En juillet dernier, il a sorti un couteau, pour la première fois. "C’est là, explique la jeune femme, que ma mère a demandé le divorce." Mais le ton est monté encore un peu plus. "Il lui disait : 'Je vais te buter, j’ai plus rien à perdre. Si ce n'est pas aujourd’hui, je le ferai demain'". "Demain a fini par être aujourd’hui", concluent les DNA.

Ce matin, alors que le mari de sa mère est toujours en garde à vue, Stella se dit déterminée à se battre. Elle souhaite organiser une marche blanche. "Je me battrai pour elle, dit elle, pour les autres et pour tous ceux qui, comme moi ont vu un parent mourir sous des coups. Je veux que ça se sache, martèle-t-elle. Il y a trop de femmes qui subissent ça, mais beaucoup n’en parlent pas."

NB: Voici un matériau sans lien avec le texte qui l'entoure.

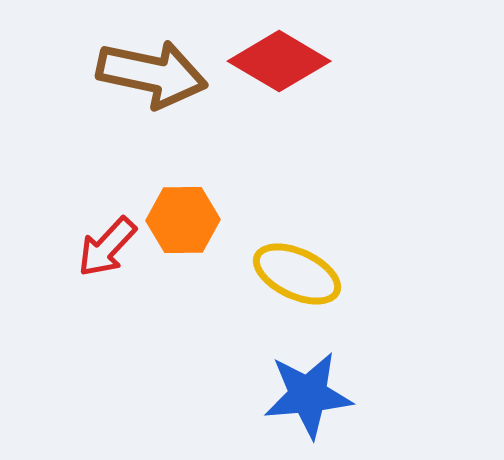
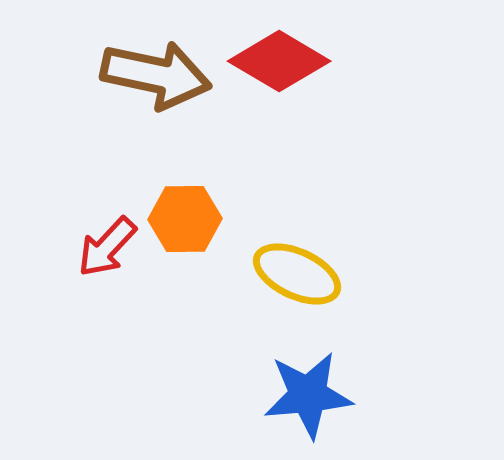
brown arrow: moved 4 px right, 1 px down
orange hexagon: moved 2 px right, 1 px up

131e féminicide depuis le début de l'année

Sylvia, qui travaillait à l’hôpital de Bishwiller en tant qu’assistante de service hospitalier, est la 131e victime de violences conjugales depuis le début de l’année. C’est déjà bien plus que l’an dernier (on était à 121 fin 2018) et pourtant, pas un jour dans la presse sans qu’une histoire de ce type ne soit évoquée.
Vous vous souvenez peut-être de Julie, 34 ans, tuée par balle en Corse en mars dernier. Depuis  il y a eu Danielle, 74 ans, Stéphanie, 39 ans, Mariette, 65 ans, ou encore Laura, 22 ans. La liste insupportable a été dressée et mise à jour par le Dauphiné libéré.

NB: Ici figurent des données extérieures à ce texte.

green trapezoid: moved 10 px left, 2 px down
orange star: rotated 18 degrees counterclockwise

Des histoire, là encore, de plaintes parfois prises à la légère, d'hommes violents qui restent et recommencent malgré tout. Il y aussi, et heureusement, celles qui parviennent à s’enfuir. Le gouvernement a lancé début septembre un grenelle. Les premières mesures devraient être annoncées le 25 novembre.